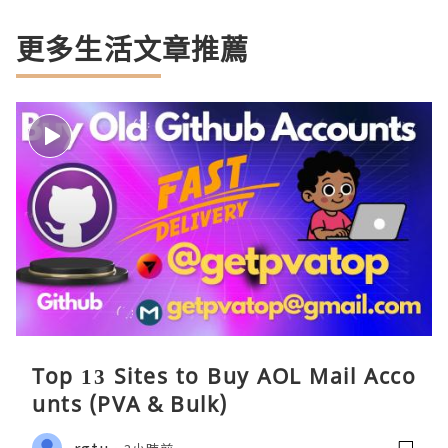
更多生活文章推薦
Top 13 Sites to Buy AOL Mail Acco
unts (PVA & Bulk)
rgtu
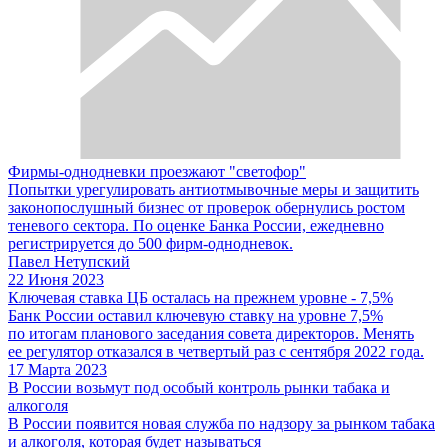
Фирмы-однодневки проезжают "светофор"
Попытки урегулировать антиотмывочные меры и защитить
законопослушный бизнес от проверок обернулись ростом
теневого сектора. По оценке Банка России, ежедневно
регистрируется до 500 фирм-однодневок.
Павел Нетупский
22 Июня 2023
Ключевая ставка ЦБ осталась на прежнем уровне - 7,5%
Банк России оставил ключевую ставку на уровне 7,5%
по итогам планового заседания совета директоров. Менять
ее регулятор отказался в четвертый раз с сентября 2022 года.
17 Марта 2023
В России возьмут под особый контроль рынки табака и
алкоголя
В России появится новая служба по надзору за рынком табака
и алкоголя, которая будет называться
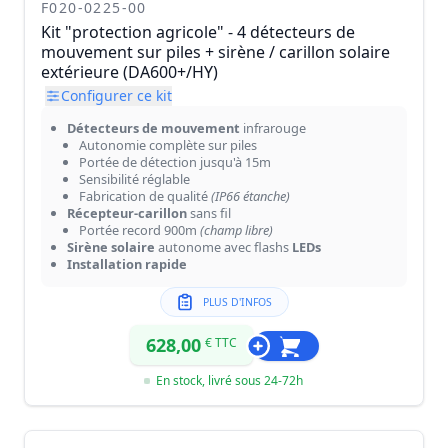
F020-0225-00
Kit "protection agricole" - 4 détecteurs de
mouvement sur piles + sirène / carillon solaire
extérieure (DA600+/HY)
Configurer ce kit
Détecteurs de mouvement
infrarouge
Autonomie complète sur piles
Portée de détection jusqu'à 15m
Sensibilité réglable
Fabrication de qualité
(IP66 étanche)
Récepteur-carillon
sans fil
Portée record 900m
(champ libre)
Sirène solaire
autonome avec flashs
LEDs
Installation rapide
PLUS D'INFOS
628,00
€ TTC
En stock, livré sous 24-72h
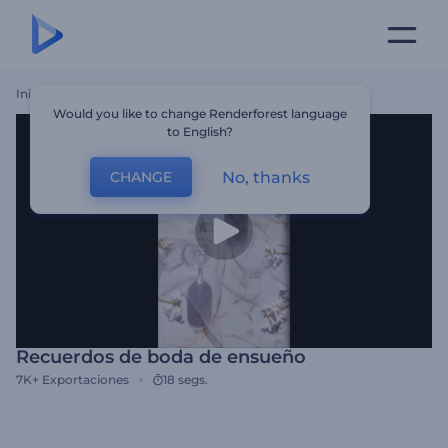
Inicio
Plantillas
Recuerdos De Boda De Ensueño
Would you like to change Renderforest language
to English?
No, thanks
CHANGE
Recuerdos de boda de ensueño
7K+
Exportaciones
18 segs.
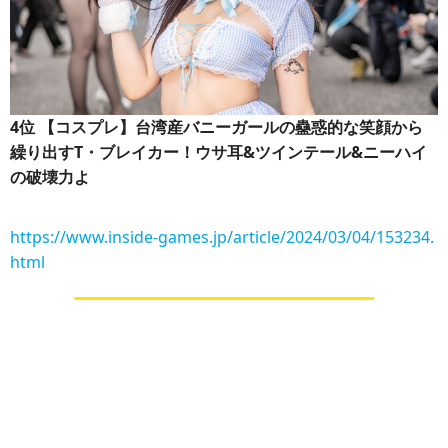
4位
【コスプレ】台湾産バニーガールの蠱惑的な笑顔から
繰り出すT・ブレイカー！ウサ耳&ツインテール&ニーハイ
の破壊力よ
https://www.inside-games.jp/article/2024/03/04/153234.
html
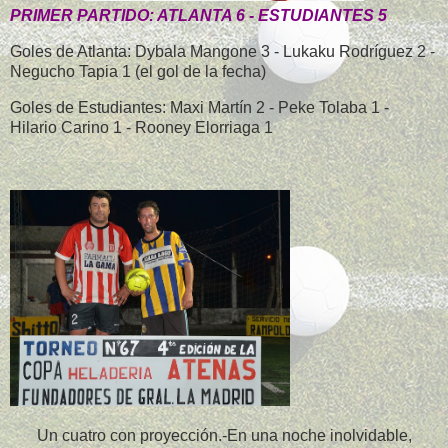
PRIMER PARTIDO: ATLANTA 6 - ESTUDIANTES 5
Goles de Atlanta: Dybala Mangone 3 - Lukaku Rodríguez 2 -
Negucho Tapia 1 (el gol de la fecha)
Goles de Estudiantes: Maxi Martín 2 - Peke Tolaba 1 -
Hilario Carino 1 - Rooney Elorriaga 1
Un cuatro con proyección.-En una noche inolvidable,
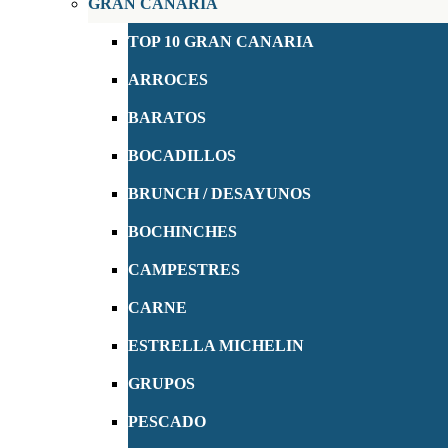
GRAN CANARIA
TOP 10 GRAN CANARIA
ARROCES
BARATOS
BOCADILLOS
BRUNCH / DESAYUNOS
BOCHINCHES
CAMPESTRES
CARNE
ESTRELLA MICHELIN
GRUPOS
PESCADO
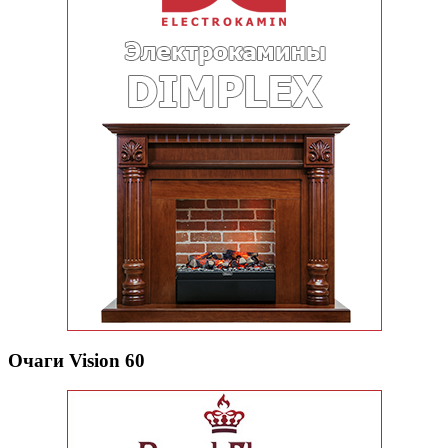
Очаги Vision 60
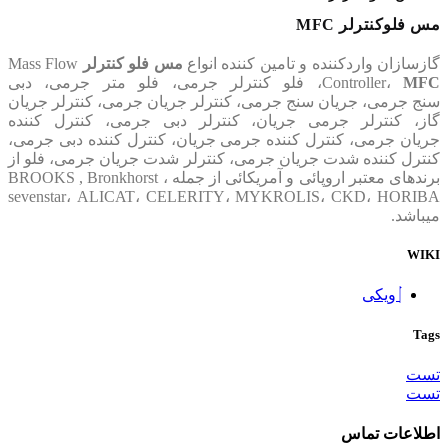
مس فلوکنترلر MFC
گازسازان واردکننده و تامین کننده انواع
مس فلو کنترلر
Mass Flow
MFC
Controller،
، فلو کنترلر جرمی، فلو متر جرمی، دبی
سنج جرمی، جریان سنج جرمی، کنترلر جریان جرمی، کنترلر جریان
گاز، کنترلر جرمی جریان، کنترلر دبی جرمی، کنترل کننده
جریان جرمی، کنترل کننده جرمی جریان، کنترل کننده دبی جرمی،
کنترل کننده شدت جریان جرمی، کنترلر شدت جریان جرمی، فلو از
برندهای معتبر اروپائی و آمریکائی از جمله BROOKS , Bronkhorst ،
sevenstar، ALICAT، CELERITY، MYKROLIS، CKD، HORIBA
میباشد.
WIKI
ویکی
Tags
تست
تست
اطلاعات تماس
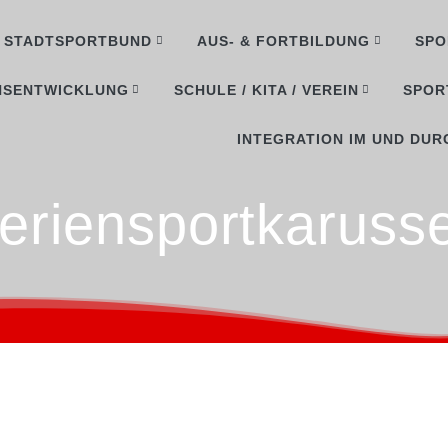
STADTSPORTBUND
AUS- & FORTBILDUNG
SPO
NSENTWICKLUNG
SCHULE / KITA / VEREIN
SPOR
INTEGRATION IM UND DUR
eriensportkarusse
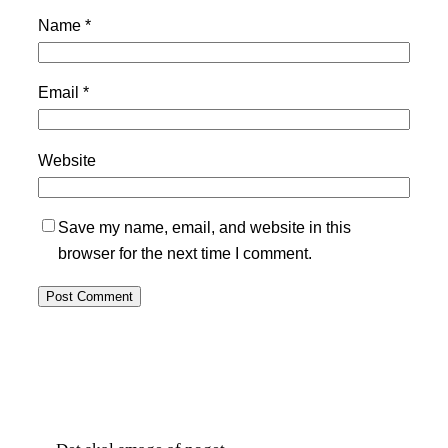
Name
*
Email
*
Website
Save my name, email, and website in this
browser for the next time I comment.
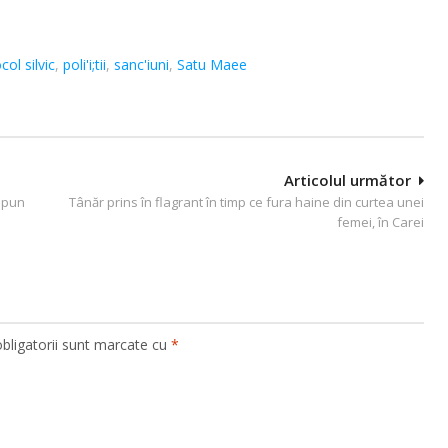
col silvic
,
poli'i;tii
,
sanc'iuni
,
Satu Maee
Articolul următor
impun
Tânăr prins în flagrant în timp ce fura haine din curtea unei
femei, în Carei
bligatorii sunt marcate cu
*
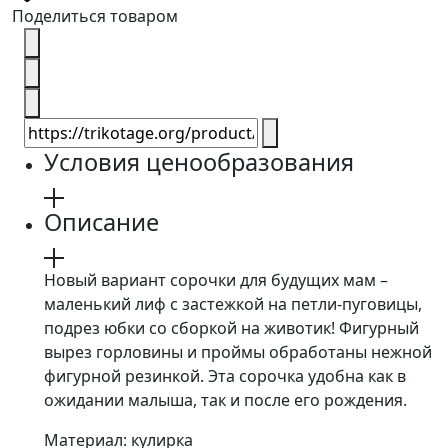
Поделиться товаром
Условия ценообразования
Описание
Новый вариант сорочки для будущих мам –
маленький лиф с застежкой на петли-пуговицы,
подрез юбки со сборкой на животик! Фигурный
вырез горловины и проймы обработаны нежной
фигурной резинкой. Эта сорочка удобна как в
ожидании малыша, так и после его рождения.
Материал: кулирка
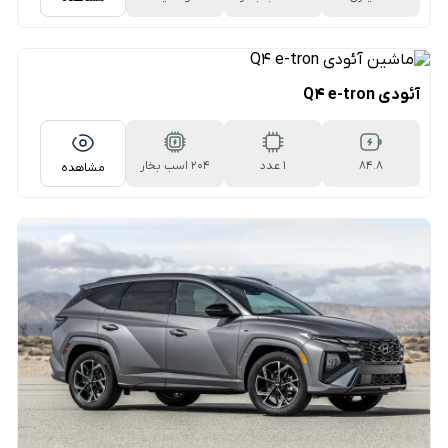
۷سرعته دوکلاچه
آئودی Q4 e-tron
۸۴.۸
1 عدد
204 اسب بخار
مشاهده
کیلووات‌ساعتی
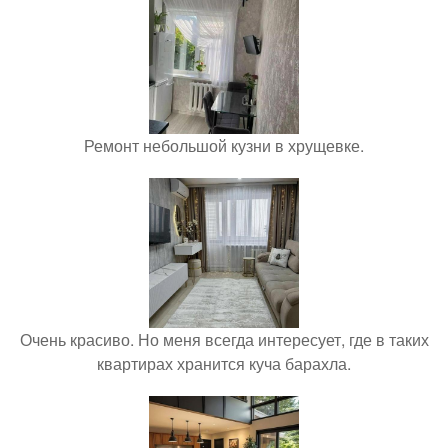
Ремонт небольшой кузни в хрущевке.
Очень красиво. Но меня всегда интересует, где в таких
квартирах хранится куча барахла.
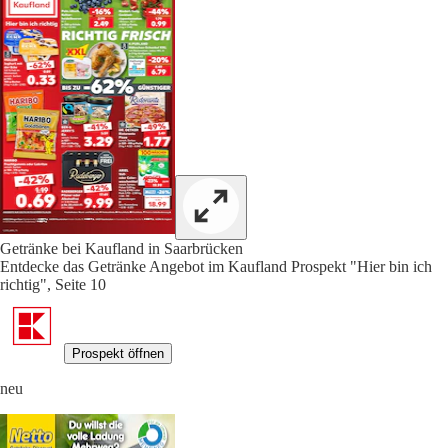
Getränke bei Kaufland in Saarbrücken
Entdecke das Getränke Angebot im Kaufland Prospekt "Hier bin ich
richtig", Seite 10
Prospekt öffnen
neu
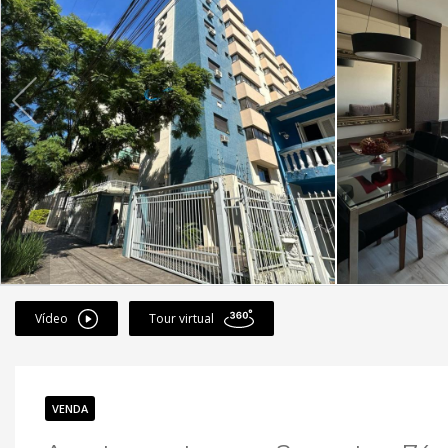
Vídeo
Tour virtual
VENDA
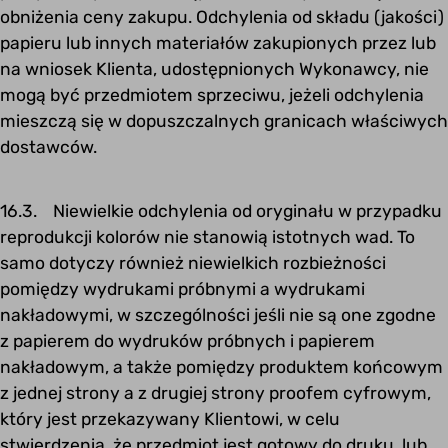
obniżenia ceny zakupu. Odchylenia od składu (jakości)
papieru lub innych materiałów zakupionych przez lub
na wniosek Klienta, udostępnionych Wykonawcy, nie
mogą być przedmiotem sprzeciwu, jeżeli odchylenia
mieszczą się w dopuszczalnych granicach właściwych
dostawców.
16.3. Niewielkie odchylenia od oryginału w przypadku
reprodukcji kolorów nie stanowią istotnych wad. To
samo dotyczy również niewielkich rozbieżności
pomiędzy wydrukami próbnymi a wydrukami
nakładowymi, w szczególności jeśli nie są one zgodne
z papierem do wydruków próbnych i papierem
nakładowym, a także pomiędzy produktem końcowym
z jednej strony a z drugiej strony proofem cyfrowym,
który jest przekazywany Klientowi, w celu
stwierdzenia, że przedmiot jest gotowy do druku, lub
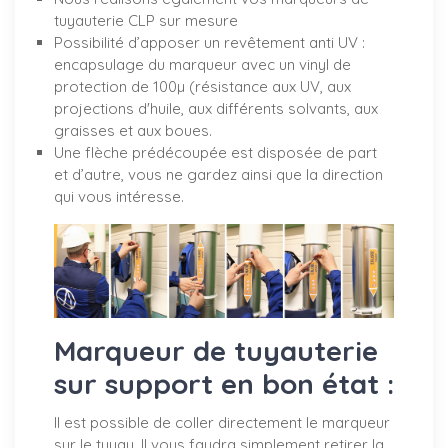
tuyauterie CLP sur mesure
Possibilité d’apposer un revêtement anti UV :
encapsulage du marqueur avec un vinyl de
protection de 100µ (résistance aux UV, aux
projections d'huile, aux différents solvants, aux
graisses et aux boues.
Une flèche prédécoupée est disposée de part
et d’autre, vous ne gardez ainsi que la direction
qui vous intéresse.
Marqueur de tuyauterie
sur support en bon état :
Il est possible de coller directement le marqueur
sur le tuyau. Il vous faudra simplement retirer la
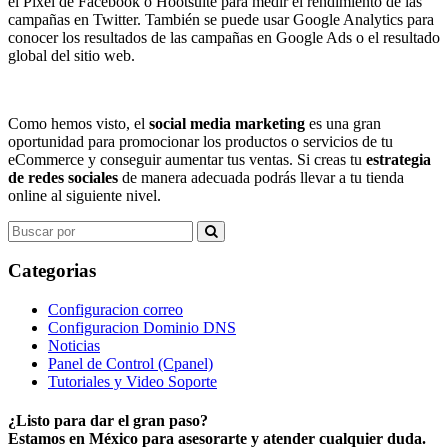
el Píxel de Facebook o Hootsuite para medir el rendimiento de las
campañas en Twitter. También se puede usar Google Analytics para
conocer los resultados de las campañas en Google Ads o el resultado
global del sitio web.
Como hemos visto, el
social media marketing
es una gran
oportunidad para promocionar los productos o servicios de tu
eCommerce y conseguir aumentar tus ventas. Si creas tu
estrategia
de redes sociales
de manera adecuada podrás llevar a tu tienda
online al siguiente nivel.
Search
for:
Categorias
Configuracion correo
Configuracion Dominio DNS
Noticias
Panel de Control (Cpanel)
Tutoriales y Video Soporte
¿Listo para dar el gran paso?
Estamos en México para asesorarte y atender cualquier duda.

WHAT THIS TASK INVOLVES: Retype the lines of the material from the one containing "Configuracion Dominio DNS" through the last line, exactly, and give no other lines.

RESPONSE:
Configuracion Dominio DNS
Noticias
Panel de Control (Cpanel)
Tutoriales y Video Soporte
¿Listo para dar el gran paso?
Estamos en México para asesorarte y atender cualquier duda.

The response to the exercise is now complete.